# Preprocessing

We will try to train different classification models on the data like Logistic Regression, k-nearest neighbors classifier, Random Forest and a Support Vector Machine.

In [1]:
#Import required libraries
import pandas as pd
import matplotlib.pyplot as plt
import numpy as np
import seaborn as sns
from sklearn import preprocessing
from sklearn.model_selection import train_test_split
from sklearn.preprocessing import MinMaxScaler
from sklearn.linear_model import LogisticRegression
from sklearn.svm import SVC
from sklearn.neighbors import KNeighborsClassifier
from sklearn.ensemble import RandomForestClassifier
from sklearn.metrics import precision_score
from sklearn.metrics import f1_score
from sklearn.metrics import recall_score

ModuleNotFoundError: No module named 'pandas'

In [None]:
#File does not contain headers so we need to load the headers manually
features = ["Age", "Gender", "Total Bilirubin", "Direct Bilirubin", "Alkphos Alkaline Phosphotase", "Sgpt Alamine Aminotransferase", "Sgot Aspartate Aminotransferase", "Total Protiens", "Albumin", "Albumin-Globulin Ratio", "Selector"]
data = pd.read_csv('ilpd.csv', names = features)
data.head()

: 

In [None]:
#Overview of data
data.info()

: 

The Albumin-Globulin Ratio feature has four missing values, as seen above. Here, we are dropping those particular rows which have missing data. We could, in fact, fill those place with values of our own, using options like: 
1. A constant value that has meaning within the domain, such as 0, distinct from all other values.
2. A value from another randomly selected record, or the immediately next or previous record.
3. A mean, median or mode value for the column.
4. A value estimated by another predictive model.

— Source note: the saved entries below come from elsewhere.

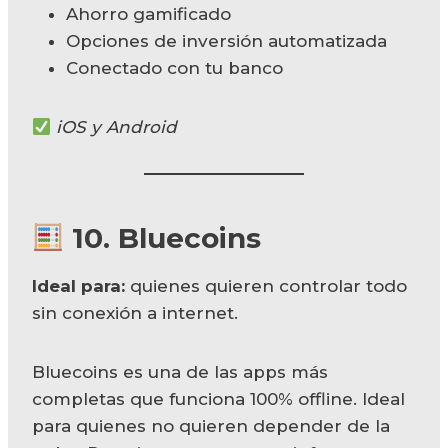
Ahorro gamificado
Opciones de inversión automatizada
Conectado con tu banco
iOS y Android
10.
Bluecoins
Ideal para:
quienes quieren controlar todo
sin conexión a internet.
Bluecoins es una de las apps más
completas que funciona 100% offline. Ideal
para quienes no quieren depender de la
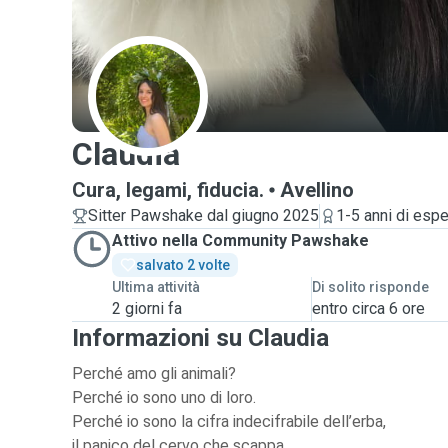
C
Claudia
Cura, legami, fiducia.
Avellino
Sitter Pawshake dal giugno 2025
1-5 anni di esp
Attivo nella Community Pawshake
salvato 2 volte
Ultima attività
Di solito risponde
2 giorni fa
entro circa 6 ore
Informazioni su Claudia
Perché amo gli animali?
Perché io sono uno di loro.
Perché io sono la cifra indecifrabile dell’erba,
il panico del cervo che scappa,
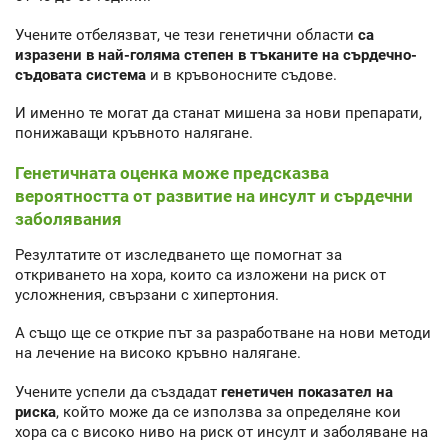
Учените отбелязват, че тези генетични области
са
изразени в най-голяма степен в тъканите на сърдечно-
съдовата система
и в кръвоносните съдове.
И именно те могат да станат мишена за нови препарати,
понижаващи кръвното налягане.
Генетичната оценка може предсказва
вероятността от развитие на инсулт и сърдечни
заболявания
Резултатите от изследването ще помогнат за
откриването на хора, които са изложени на риск от
усложнения, свързани с хипертония.
А също ще се открие път за разработване на нови методи
на лечение на високо кръвно налягане.
Учените успели да създадат
генетичен показател на
риска
, който може да се използва за определяне кои
хора са с високо ниво на риск от инсулт и заболяване на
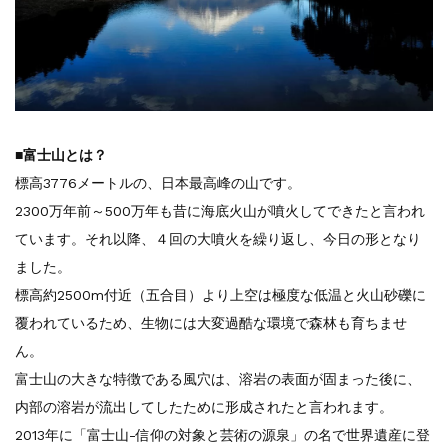
​■富士山とは？
標高3776メートルの、日本最高峰の山です。
2300万年前～500万年も昔に海底火山が噴火してできたと言われ
ています。それ以降、４回の大噴火を繰り返し、今日の形となり
ました。
標高約2500m付近（五合目）より上空は極度な低温と火山砂礫に
覆われているため、生物には大変過酷な環境で森林も育ちませ
ん。
富士山の大きな特徴である風穴は、溶岩の表面が固まった後に、
内部の溶岩が流出してしたために形成されたと言われます。
2013年に「富士山-信仰の対象と芸術の源泉」の名で世界遺産に登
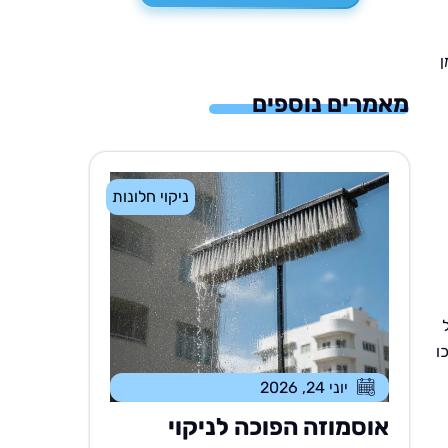
ן
מאמרים נוספים
ניקוי חלונות
ו
יוני 24, 2026
אוסמוזה הפוכה לניקוי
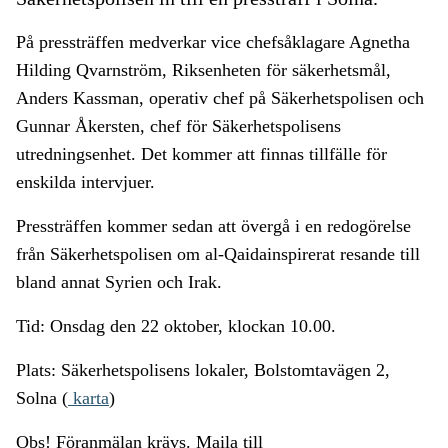
På pressträffen medverkar vice chefsåklagare Agnetha
Hilding Qvarnström, Riksenheten för säkerhetsmål,
Anders Kassman, operativ chef på Säkerhetspolisen och
Gunnar Åkersten, chef för Säkerhetspolisens
utredningsenhet. Det kommer att finnas tillfälle för
enskilda intervjuer.
Pressträffen kommer sedan att övergå i en redogörelse
från Säkerhetspolisen om al-Qaidainspirerat resande till
bland annat Syrien och Irak.
Tid: Onsdag den 22 oktober, klockan 10.00.
Plats: Säkerhetspolisens lokaler, Bolstomtavägen 2,
Solna (
karta
)
Obs! Föranmälan krävs. Maila till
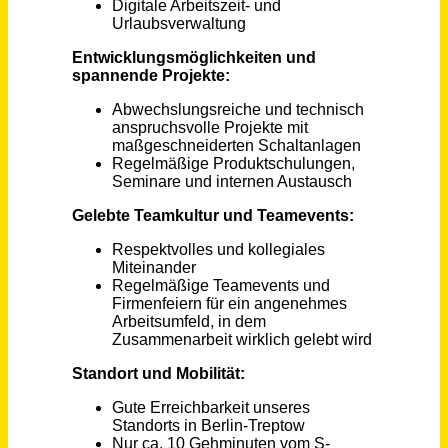
Bauzeichner nebenberuflich (m/w/d)
Jobanzeige
Osnabrück
vor 3 Tagen
Mitarbeiter Arbeitsvorbereitung (m/w/d) im Bereich Hoch- und SF-Bau
Guggenberger GmbH
Mintraching
vor 18 Tagen
Technischer Systemplaner / Technischer Zeichner Elektrotechnik (m/w/d)
Wahl GmbH + Co. KG
Seelze
vor 20 Tagen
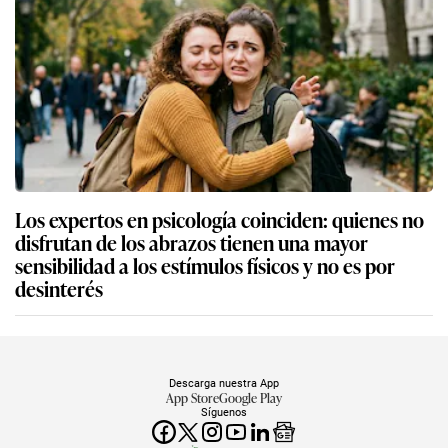
Los expertos en psicología coinciden: quienes no
disfrutan de los abrazos tienen una mayor
sensibilidad a los estímulos físicos y no es por
desinterés
Descarga nuestra App
App Store
Google Play
Síguenos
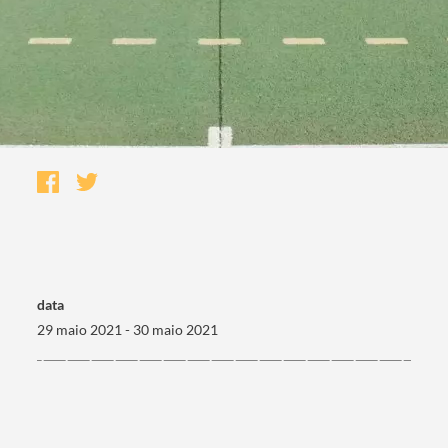
data
29 maio 2021 - 30 maio 2021
Termo de Pesquisa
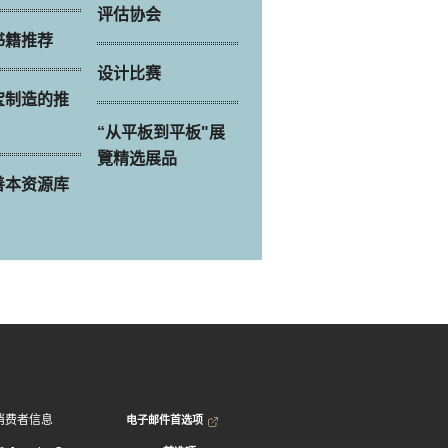
评估协会
书籍推荐
设计比赛
宝制造的推
“从平板到平板"展
覽精选展品
善本资源库
电子邮件首选项
消费者信息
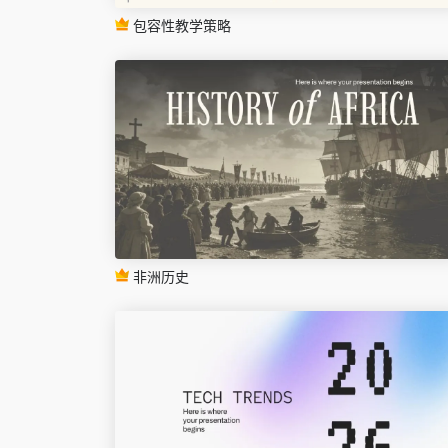
包容性教学策略
非洲历史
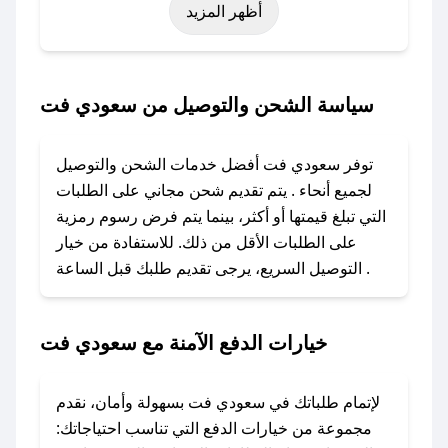
أظهر المزيد
نوفمبر)، رمضان، اليوم الوطني، يوم التأسيس، أو
حتى عروض خاصة أخرى.
### كيف تحصل على كود خصم من سعودي فت؟
سياسة الشحن والتوصيل من سعودي فت
باستخدام تطبيق صحصح، يمكنك العثور بسهولة على
كود خصم سعودي فت. وفي حال عدم توفر الكوبون،
توفر سعودي فت أفضل خدمات الشحن والتوصيل
تواصل معنا عبر تويتر أو البريد الإلكتروني لإضافته
لجميع أنحاء . يتم تقديم شحن مجاني على الطلبات
بسرعة.
التي تبلغ قيمتها أو أكثر، بينما يتم فرض رسوم رمزية
على الطلبات الأقل من ذلك. للاستفادة من خيار
### كيفية استخدام كود خصم سعودي فت؟
التوصيل السريع، يرجى تقديم طلبك قبل الساعة .
1. انسخ كود الخصم من تطبيق صحصح.
2. الصقه في خانة الدفع عند التسوق من سعودي
فت.
خيارات الدفع الآمنة مع سعودي فت
### ماذا أفعل إذا لم يعمل كود الخصم؟
لا تقلق! يمكنك التواصل مع فريق دعم صحصح عبر
لإتمام طلباتك في سعودي فت بسهولة وأمان، نقدم
الرسائل الخاصة على تويتر أو البريد الإلكتروني،
مجموعة من خيارات الدفع التي تناسب احتياجاتك:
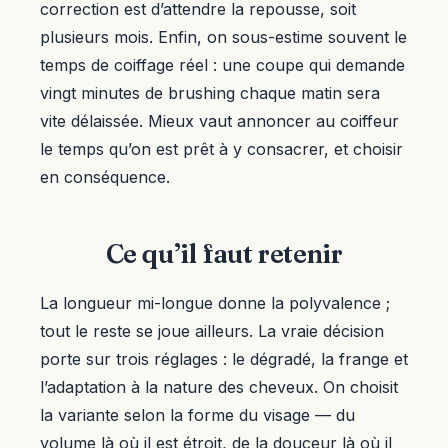
correction est d’attendre la repousse, soit
plusieurs mois. Enfin, on sous-estime souvent le
temps de coiffage réel : une coupe qui demande
vingt minutes de brushing chaque matin sera
vite délaissée. Mieux vaut annoncer au coiffeur
le temps qu’on est prêt à y consacrer, et choisir
en conséquence.
Ce qu’il faut retenir
La longueur mi-longue donne la polyvalence ;
tout le reste se joue ailleurs. La vraie décision
porte sur trois réglages : le dégradé, la frange et
l’adaptation à la nature des cheveux. On choisit
la variante selon la forme du visage — du
volume là où il est étroit, de la douceur là où il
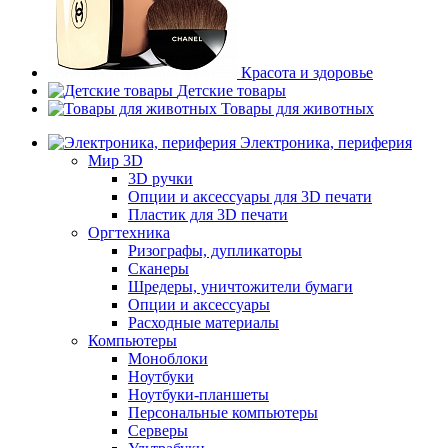
Красота и здоровье
Детские товары
Товары для животных
Электроника, периферия
Мир 3D
3D ручки
Опции и аксессуары для 3D печати
Пластик для 3D печати
Оргтехника
Ризографы, дупликаторы
Сканеры
Шредеры, уничтожители бумаги
Опции и аксессуары
Расходные материалы
Компьютеры
Моноблоки
Ноутбуки
Ноутбуки-планшеты
Персональные компьютеры
Серверы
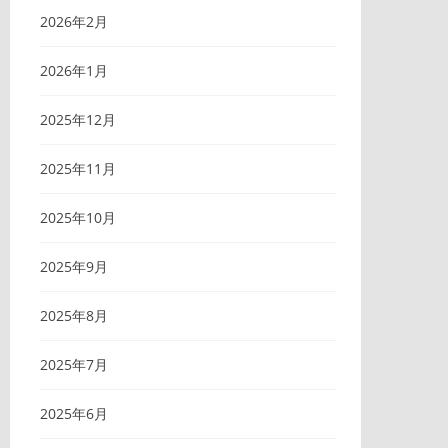
2026年2月
2026年1月
2025年12月
2025年11月
2025年10月
2025年9月
2025年8月
2025年7月
2025年6月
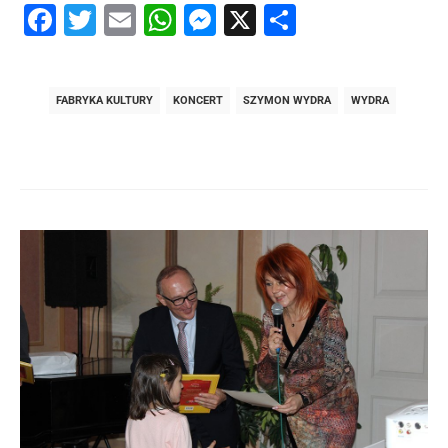
Facebook
Twitter
Email
WhatsApp
Messenger
X
Share
FABRYKA KULTURY
KONCERT
SZYMON WYDRA
WYDRA
Post
navigation
post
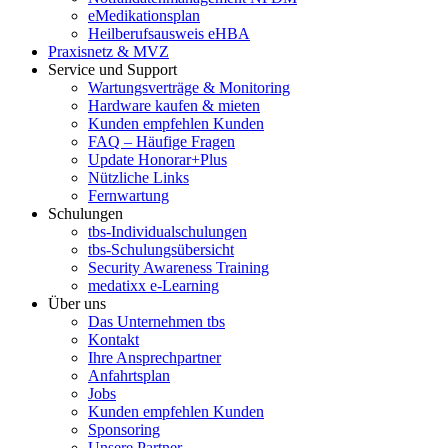
eMedikationsplan
Heilberufsausweis eHBA
Praxisnetz & MVZ
Service und Support
Wartungsverträge & Monitoring
Hardware kaufen & mieten
Kunden empfehlen Kunden
FAQ – Häufige Fragen
Update Honorar+Plus
Nützliche Links
Fernwartung
Schulungen
tbs-Individualschulungen
tbs-Schulungsübersicht
Security Awareness Training
medatixx e-Learning
Über uns
Das Unternehmen tbs
Kontakt
Ihre Ansprechpartner
Anfahrtsplan
Jobs
Kunden empfehlen Kunden
Sponsoring
Unsere Partner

But here, since a very small fraction of values are missing, we choose to drop those rows. 

In [None]:
#Transfrom Gender string into float values
le = preprocessing.LabelEncoder()
le.fit(['Male','Female'])
data.loc[:,'Gender'] = le.transform(data['Gender'])

#Remove rows with missing values
data = data.dropna(how = 'any', axis = 0)

#Also transform Selector variable into usual conventions followed
data['Selector'] = data['Selector'].map({2:0, 1:1})

: 

In [None]:
#Overview of data
data.head()

: 

In [None]:
#features characteristics to determine if feature scaling is necessary
data.describe()

: 

It clearly reflects from the above output that values across different variables are distributed far too extensively. We could perform feature scaling or normalization so as to improve the classifier accuracy.

In [None]:
X_train, X_test, y_train, y_test = train_test_split(data, data['Selector'], random_state = 0)
scaler = MinMaxScaler()
X_train_scaled = scaler.fit_transform(X_train)
X_test_scaled = scaler.transform(X_test)

: 

# Exploratory Data Analysis

In [None]:
#Determining the healthy-affected split
print("Positive records:", data['Selector'].value_counts().iloc[0])
print("Negative records:", data['Selector'].value_counts().iloc[1])

: 

This output confirms that we have 414 positive and 165 negative records. This indicates that this is a highly unbalanced dataset.

In [None]:
#Determine statistics based on age
plt.figure(figsize=(12, 10))
plt.hist(data[data['Selector'] == 1]['Age'], bins = 16, align = 'mid', rwidth = 0.5, color = 'black', alpha = 0.8)
plt.xlabel('Age')
plt.ylabel('Number of Patients')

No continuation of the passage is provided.